A three-stage progressive training paradigm is adopted:

  • Stage 1 (100K steps): The encoder and decoder are frozen; only the switchable token-shared codebook and routing network are trained. \(\mathcal{L}_{Stage1} = \|\mathbf{z}_e - \text{Quant}_{\mathcal{C}^i}(\mathbf{z}_e)\|_2^2 + \mathcal{L}_{router}\)
  • Stage 2 (400K steps): The token-specific codebook is initialized from the Stage 1 codebook. The encoder and decoder remain frozen; only the token-specific codebook and routing network are trained.
  • Stage 3 (100K steps): The codebook is frozen; only the decoder is fine-tuned to adapt to the updated codebook representations.

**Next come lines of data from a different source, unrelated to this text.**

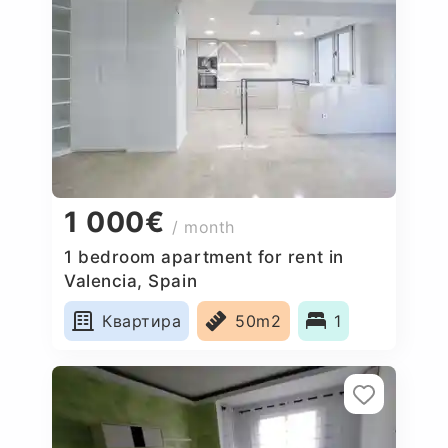
1 000€
/ month
1 bedroom apartment for rent in
Valencia, Spain
Квартира
50m2
1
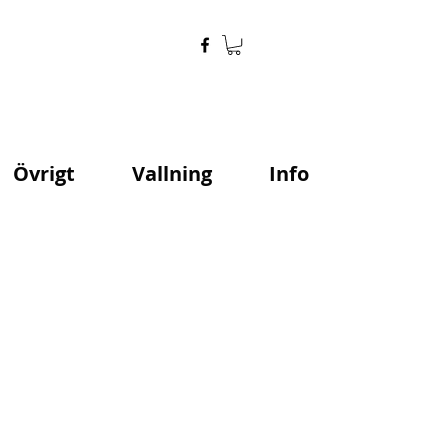
Övrigt
Vallning
Info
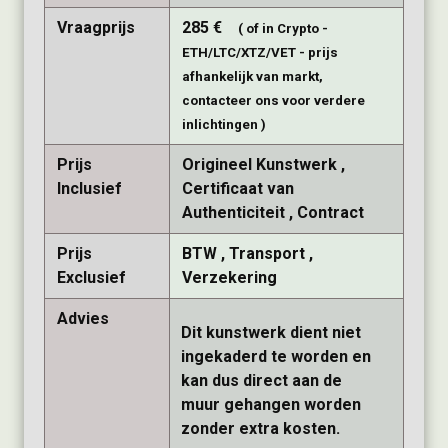
Vraagprijs
285
€
( of in Crypto -
ETH/LTC/XTZ/VET - prijs
afhankelijk van markt,
contacteer ons voor verdere
inlichtingen )
Prijs
Origineel Kunstwerk
Inclusief
Certificaat van
Authenticiteit
Contract
Prijs
BTW
Transport
Exclusief
Verzekering
Advies
Dit kunstwerk dient niet
ingekaderd te worden en
kan dus direct aan de
muur gehangen worden
zonder extra kosten.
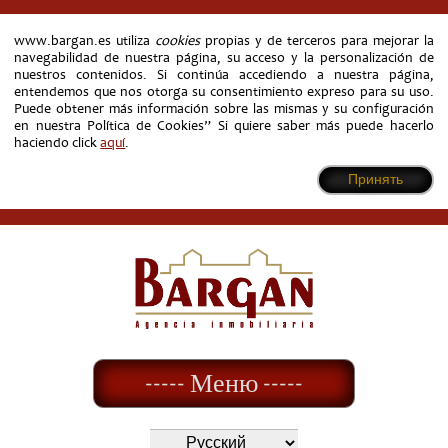
www.bargan.es utiliza
cookies
propias y de terceros para mejorar la
navegabilidad de nuestra página, su acceso y la personalización de
nuestros contenidos. Si continúa accediendo a nuestra página,
entendemos que nos otorga su consentimiento expreso para su uso.
Puede obtener más información sobre las mismas y su configuración
en nuestra Política de Cookies” Si quiere saber más puede hacerlo
haciendo click
aquí
.
Принять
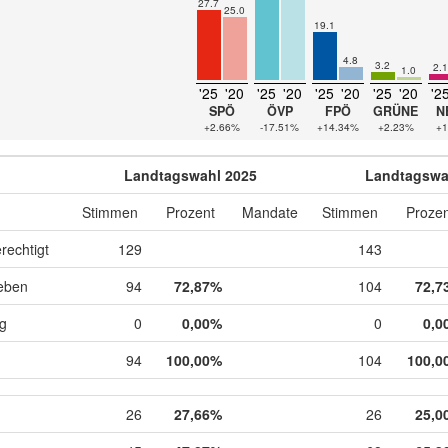
27.7
25.0
19.1
4.8
3.2
2.1
1.0
'25
'20
'25
'20
'25
'20
'25
'20
'2
SPÖ
ÖVP
FPÖ
GRÜNE
N
+2.66%
-17.51%
+14.34%
+2.23%
+1
Landtagswahl 2025
Landtagswa
Stimmen
Prozent
Mandate
Stimmen
Prozen
rechtigt
129
143
eben
94
72,87%
104
72,7
ig
0
0,00%
0
0,0
94
100,00%
104
100,0
26
27,66%
26
25,0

An ArcFace identity loss is incorporated to preserve facial semantic consistency: \(\mathcal{L}_{Stage3} = \|x - \hat{x}\|_2^2 + \lambda_p\mathcal{L}_{per} + \lambda_f\mathcal{L}_{face}\)

Key Experimental Results

Main Results

Method Model Type #Tokens MeanAcc (%) IDS bpp
JPEG2000 / / 56.98 0.031 0.010
JPEG2000 / / 85.64 0.355 0.050
CodeFormer 2D 256 89.99 0.621 0.039
MaskGit-VQGAN 2D 256 90.70 0.631 0.047
TiTok-S 1D 128 87.56 0.576 0.023
TiTok-L 1D 32 65.07 0.181 0.006
Ours (MaskGit) 2D 256 93.51 (+2.81) 0.666 0.047
Ours (TiTok-S) 1D 128 91.66 (+4.10) 0.612 0.023
Ours (TiTok-L) 1D 32 73.13 (+8.06) 0.258 0.006

Ablation Study

Configuration Token-Shared Token-Specific Search Strategy MeanAcc (%) IDS bpp
Original single codebook - - - 88.11 0.536 0.020
+ Switchable (routing) - CR 88.24 0.541 0.020
+ Token-specific (NN) - NN 89.28 0.570 0.020
+ Token-specific (routing) - CR 89.89 0.574 0.020

Codebook utilization: the globally shared codebook achieves an average utilization of 54.17% (STD 14.71), while the proposed method reaches 74.02% (STD 9.14), an improvement of approximately 20%.

Key Findings

  1. At the same bpp, accuracy on TiTok-S improves from 87.56% to 91.66% (+4.10 pp).
  2. At the same accuracy level, bpp on TiTok-S decreases from 0.0234 to 0.0157 (−32.9%).
  3. Under the routing inference mode, both inference latency and storage overhead can be substantially reduced by loading only the selected codebook group.
  4. Token-specific codebooks increase average codebook utilization by 20%, effectively alleviating the uneven utilization problem.

Highlights & Insights

  1. Problem decomposition: The global codebook is decomposed into a hierarchical image-level × token-level structure, reducing quantization difficulty by dividing it into smaller sub-problems.
  2. Plug-and-play: The method integrates seamlessly into any codebook-based compression framework (VQGAN, TiTok, etc.).
  3. Routing mechanism inspired by MoE: The routing network design draws on Mixture-of-Experts; three auxiliary losses effectively prevent codebook collapse.
  4. Additive vs. multiplicative bit allocation: The routing overhead for multiple codebooks is additive (\(\log_2 M\)), whereas the per-token bit savings are multiplicative (\(n \times s\)), ensuring a net reduction in total bits.

Limitations & Future Work

  • Performance is highly dependent on the quality of the base autoencoder; no specific improvements are made to the encoder or decoder.
  • Validation is limited to face images; generalizability to general image compression remains uncertain.
  • The storage overhead introduced by multiple codebooks requires routing optimization at inference to be mitigated.
  • Stage 2 requires 400K training steps, constituting the majority of the total training time.
  • TiTok: Compresses images into 1D token sequences; the proposed method improves upon its codebook structure.
  • VQGAN: A classical codebook-based image compression and generation framework.
  • MoE routing mechanism: Inspires the design of the codebook routing network.

Rating

  • Novelty: ⭐⭐⭐⭐☆ — The hierarchical codebook decomposition idea is clear but not groundbreaking.
  • Experimental Thoroughness: ⭐⭐⭐⭐☆ — Comprehensive multi-baseline and multi-configuration comparisons, though limited to the face domain.
  • Writing Quality: ⭐⭐⭐⭐☆ — Method description is thorough with consistent notation.
  • Value: ⭐⭐⭐⭐☆ — Plug-and-play nature confers strong practical utility.